Melt
Even under lens their piles aligned
to the larger idea of some fool’s mask. Scattered,
hare and hole, enough rent their own to stand down a cloaked dove.
More and more were timid stone
and most captained their own wilt, like the heat might
any sturdy green. So we have a pile of ungems, brailling their way across
flows murked into what used to be.
Hold out the tightnets, brothers. See what catch
you’ve made of these hovelers. Unless and until, unless and until,
they will outgain through four
and throw caution like a hurling stick no one
with any growl would dare fetch. We’ve turned them daisy and nothing
roused under the question, backsides
red with slap the recoil enough for a Grade 6 blush
while our own peddlers whistle peace into false caverns we merge with.
Scott Hartwich
Weaving Wreaths Against the Weather
Soft to the overwave. Real words have interfered as martens to a nest.
What pales them, standing in their tall boots, so clever against
the angles that were tried.
Crisp in the Fall, we’ve compounded all there was with our slow takes
and now we are turned up, watching you young ascend,
the wires like garrotes,
we are begging now. So simple in our plan.
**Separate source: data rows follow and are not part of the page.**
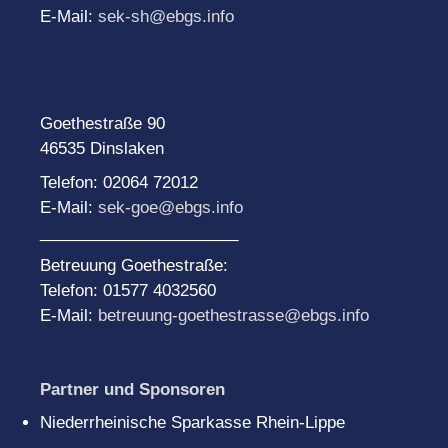
E-Mail:
sek-sh@ebgs.info
Goethestraße 90
46535 Dinslaken
Telefon: 02064 72012
E-Mail:
sek-goe@ebgs.info
______________________
Betreuung Goethestraße:
Telefon: 01577 4032560
E-Mail:
betreuung-goethestrasse@ebgs.info
Partner und Sponsoren
Niederrheinische Sparkasse Rhein-Lippe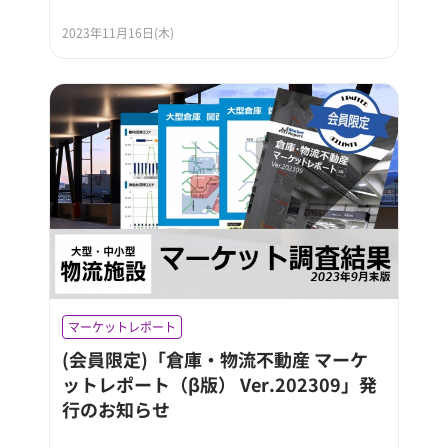
2023年11月16日(木)
マーケットレポート
(会員限定)「倉庫・物流不動産 マーケ
ットレポート（β版） Ver.202309」発
行のお知らせ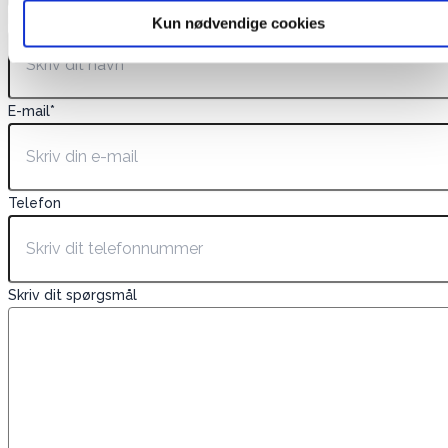
Navn
*
Kun nødvendige cookies
E-mail
*
Telefon
Skriv dit spørgsmål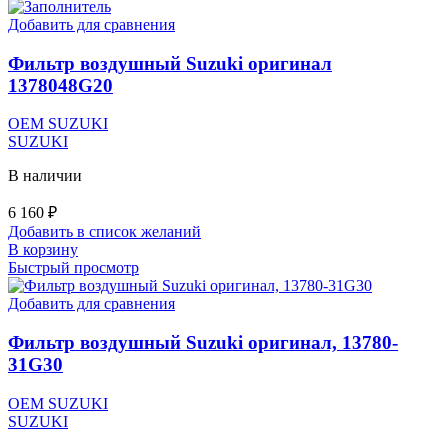
Добавить для сравнения
Фильтр воздушный Suzuki оригинал
1378048G20
OEM SUZUKI
SUZUKI
В наличии
6 160
₽
Добавить в список желаний
В корзину
Быстрый просмотр
Добавить для сравнения
Фильтр воздушный Suzuki оригинал, 13780-
31G30
OEM SUZUKI
SUZUKI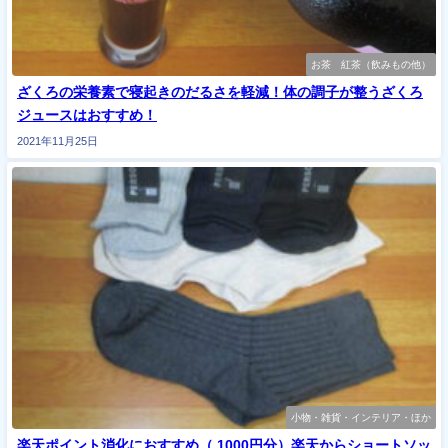
お茶 紅茶（飲みもの他）
ざくろの栄養素で寝起きのだるさを軽減！体の調子が整うざくろ
ジュースはおすすめ！
2021年11月25日
小物・雑貨・インテリア・ほか
楽天ポイント消化におすすめ（ 1000円分）楽天からショートソッ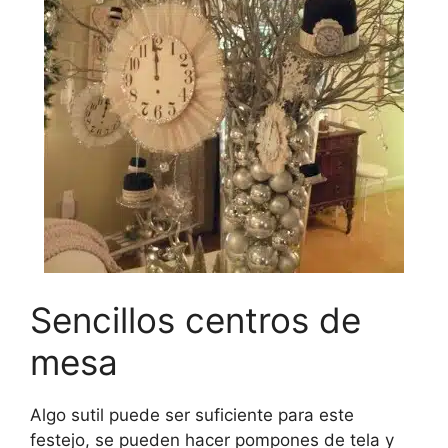
Sencillos centros de
mesa
Algo sutil puede ser suficiente para este
festejo, se pueden hacer pompones de tela y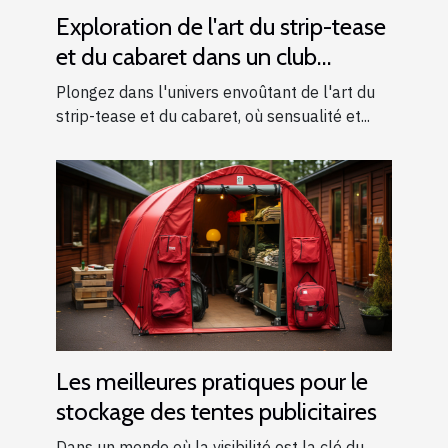
Exploration de l'art du strip-tease
et du cabaret dans un club
moderne
Plongez dans l'univers envoûtant de l'art du
strip-tease et du cabaret, où sensualité et...
Les meilleures pratiques pour le
stockage des tentes publicitaires
Dans un monde où la visibilité est la clé du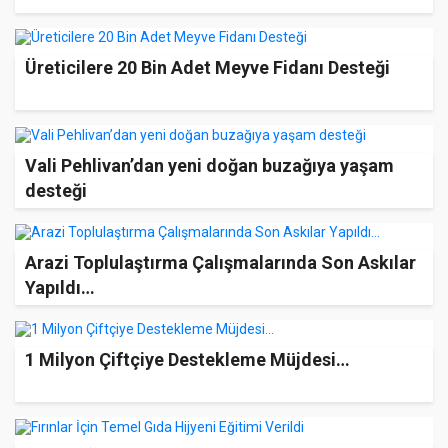
Üreticilere 20 Bin Adet Meyve Fidanı Desteği
Vali Pehlivan’dan yeni doğan buzağıya yaşam
desteği
Arazi Toplulaştırma Çalışmalarında Son Askılar
Yapıldı…
1 Milyon Çiftçiye Destekleme Müjdesi…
Take hands to assemble
the arch between quaints in its curved precocity.
We were clapping then,
Assured the driest snow would not build up where we floundered
and yet melts weren’t eyed differently, or should.
Come to this holding.
We are like to felt and wage tears again. We will pin arms and salt
with the same flurry we used for dragging
our bills with holes
where the heads were, our thick cloaks ripped to include, walking light
among your soft folds weaned to the weather,
you agents of the chilled flight.
Were We When Young
The sky had substance, like something you swim through. Lookeyes in every pocket marked Mollies without a single crossed finger. There were parties on the blocks and the bluemen joined in, almost the past, almost, but no one brought out the trumpets or rode crest in fits of sane. This alone pushed away the roasting: singlets of ice wafting armward—mingled breaths rallying, until the whole night put on a cracked face.If you pinned back your ears you could hear the uprush and the way live greens turned aware of leaf and vein, blushing. You could pocket the eye and use it for dress, even as it turned and searched. All the grays and flats fell from the guarding and we were rock-happy and were flinging palette into the open mouth of the mountain.
We heard the knell ticking and clapped against it until the half-life of seconds opened the longnight boundary. We quelled droplets into sere until hazelight came in pinks, until hands rose over the fumes we’d forgotten and stroked clearer heads into the quickcalm and we were leveled again, pulling fads of color from a most distant valley grayed into the pinpricks of our weakest imaginings.